Could Fazio have been imposing on Van Eyck his own assumptions about the sources of an artist’s discoveries and inventions? Renaissance humanists naturally looked to Greek and Roman antiquity as the inspiration for their own and others’ creative achievements. But in Van Eyck’s case, there may have been other sources, closer at hand. ‘Van Eyck’s art seems to breathe religion,’ Bell writes. Perhaps Ruysbroeck, Kempis and the exponents and followers of contemporary devotional tendencies that saw the divine in all material things, as well as the artistic legacy of Van Eyck’s Franco-Flemish precursors, may be better guides to the wellsprings of his art than Pliny and an Italian humanist.

Malcolm Vale
Oxford

The Servant Problem

‘The servant problem,’ Alison Light writes, ‘related to the “getting and controlling of servants”, as the OED of 1911 defined it’ (LRB, 5 March). However, the fascicle ‘Senatory – Several’ of the OED (then still officially the NED, the New English Dictionary on Historical Principles) was published only in September 1912, and contained neither the collocation ‘servant problem’ nor that definition for any collocation beginning with ‘servant’. The first edition of the Concise Oxford Dictionary, published in 1911, did contain that definition for ‘servant question’, but it wasn’t even included in the 1933 supplement to the then completed OED.

James Fanning
Universität Greifswald, Germany

What’s your ontology?

Craig Sams writes that acorns were the staple food in Arcadia (Letters, 16 April).
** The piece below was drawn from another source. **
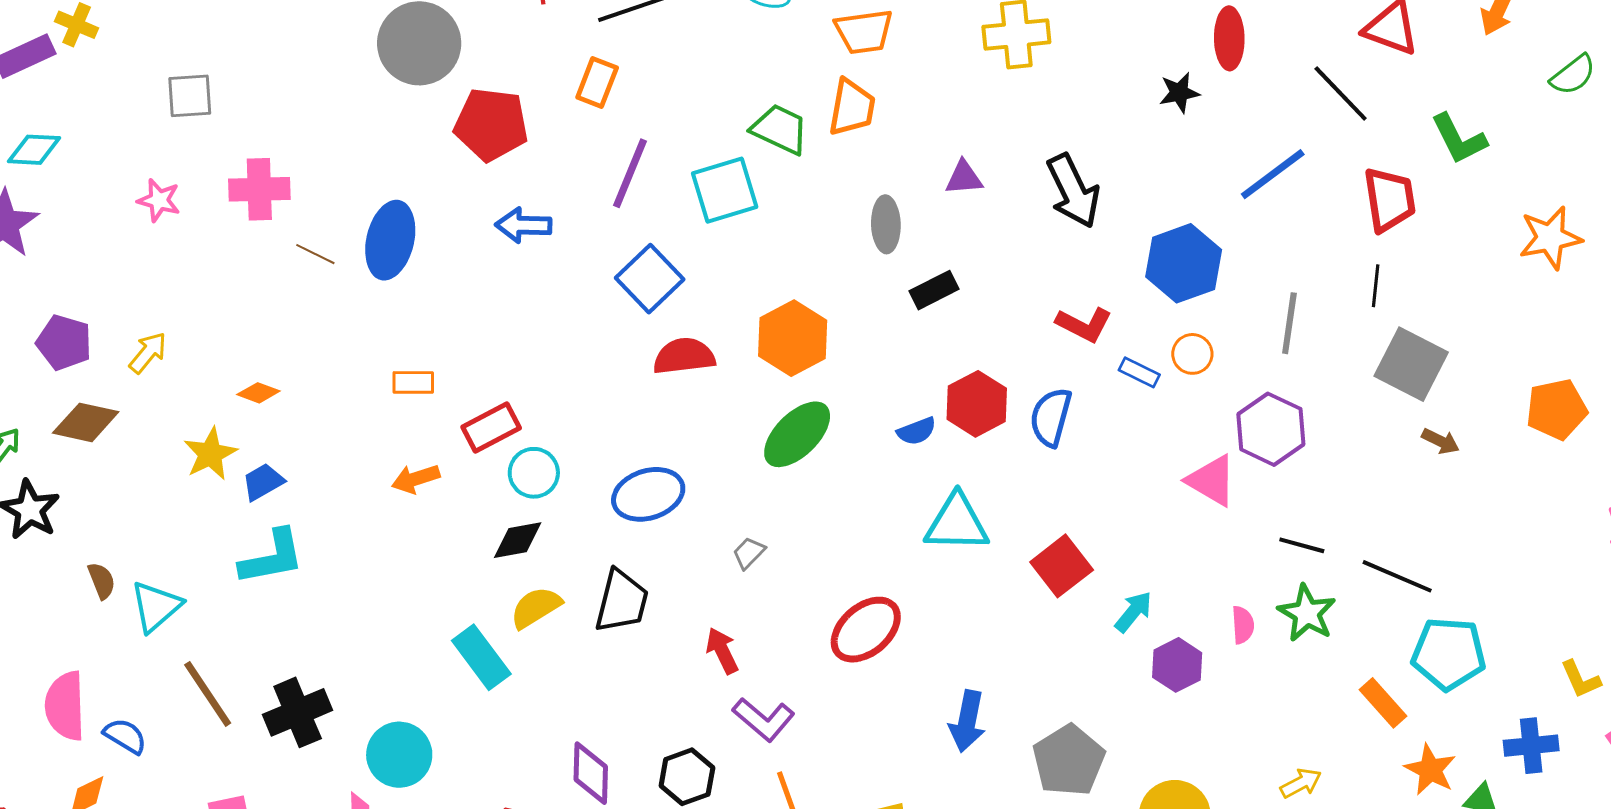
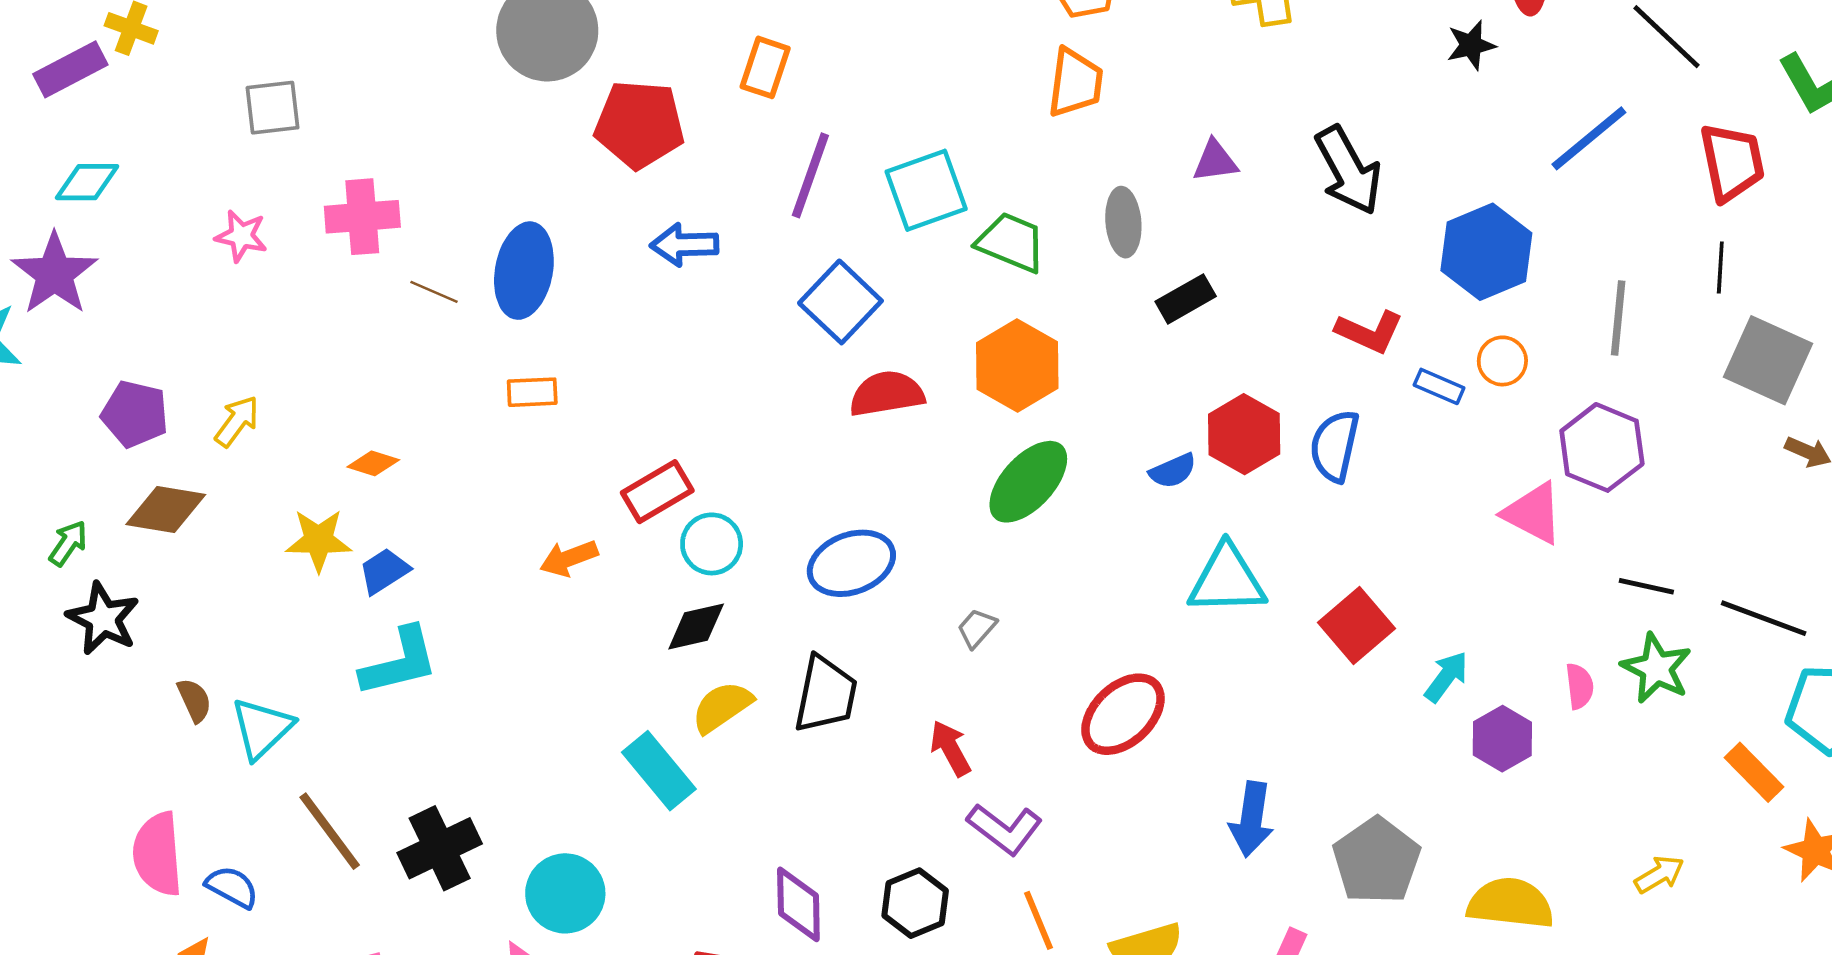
green trapezoid: (780, 129) -> (1011, 242), moved
orange rectangle: (413, 382) -> (532, 392), moved
yellow star: (210, 454) -> (319, 540), turned 30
If my local squirrels were in a position to explain, they would tell you that acorn production varies widely from year to year, from an average fall of five or six per square foot to a low of one or zero, and that, over time, this alteration of fat and lean makes for a hard rather than an idyllic life.

Page Nelson
Charlottesville, Virginia

War as a Metaphor

‘War is the metaphor of choice for the national effort against the pandemic,’ James Butler writes (LRB, 16 April). That brought to mind Mike Marqusee’s writings on living with cancer, and the use of the ‘martial metaphor’ for illness today: ‘Why must every concerted effort be likened to warfare? Is this the only way we are able to describe human co-operation in pursuit of a common goal? And who are the enemies in this war?’ The underlying purpose of the metaphor, in his view, was to make it ‘ripe for political and financial exploitation’, especially by the pharmaceutical industry. ‘What we need,’ he argued, ‘is not a war on cancer but a recognition that cancer is a social and environmental issue, requiring profound social and environmental changes.’ As for cancer, so for Covid-19.